If you grew up anywhere near Detroit in the seventies and you liked cheesy b-rated horror movies, then you probably remember the Ghoul. The Ghoul appeared on WKBD-TV Channel 50 in Detroit on Saturday nights starting at 11:30.
The Ghoul, Ron Sweed, smoking a cigarette, clad in a blue lab jacket, fright wig that he constantly adjusted, a pair of sunglasses with one lens missing, a big black mustache and goatee was part of my Saturday routine for years. I loved the Ghoul because he always seemed a little crazy and I never knew what he was going to do next and I couldn’t wait to see each week’s show.
The Ghoul played by his own rules and they changed constantly. Ron Sweek tells a story about early days in the show’s history. The Ghoul wasn’t getting the reactions that he had hoped for. So, in one show, he had a garbage can filled with 16 mm film scraps. He told the audience, “Remember last week’s movie? That was an A1 bomb. And here it is, in the Ghoul’s Golden Bowl of Garbage and I’m going to obliterate so we don’t have worry about it.”
The next thing we saw was the Ghoul tossing lit M-80s into the garbage can.

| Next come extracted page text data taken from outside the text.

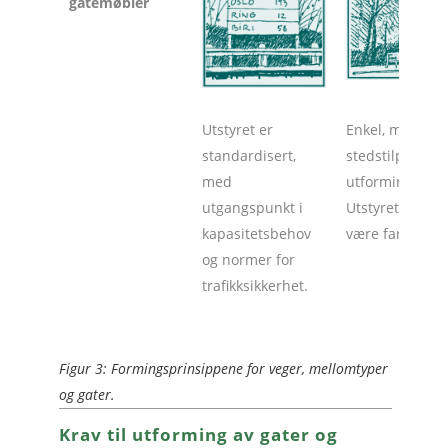
gatemøbler
Utstyret er
Enkel, men
standardisert,
stedstilpasset
med
utforming.
utgangspunkt i
Utstyret kan
kapasitetsbehov
være fargesatt.
og normer for
trafikksikkerhet.
Figur 3: Formingsprinsippene for veger, mellomtyper
og gater.
Krav til utforming av gater og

The garbage can lid stuck to the ceiling but he got the reaction he had been looking for. From that point forward, firecrackers and M-80s would become a Ghoul mainstay. The Ghoul blew up Froggy, Cheez Whiz, rubber turkeys, pumpkins, apples and toys of all kinds.
He used sound effects like blood curdling screams from movies and, of course, the sound of a flushing toilet.
In his Halloween 1974 show, he used a toilet prop for an apple bobbing skit.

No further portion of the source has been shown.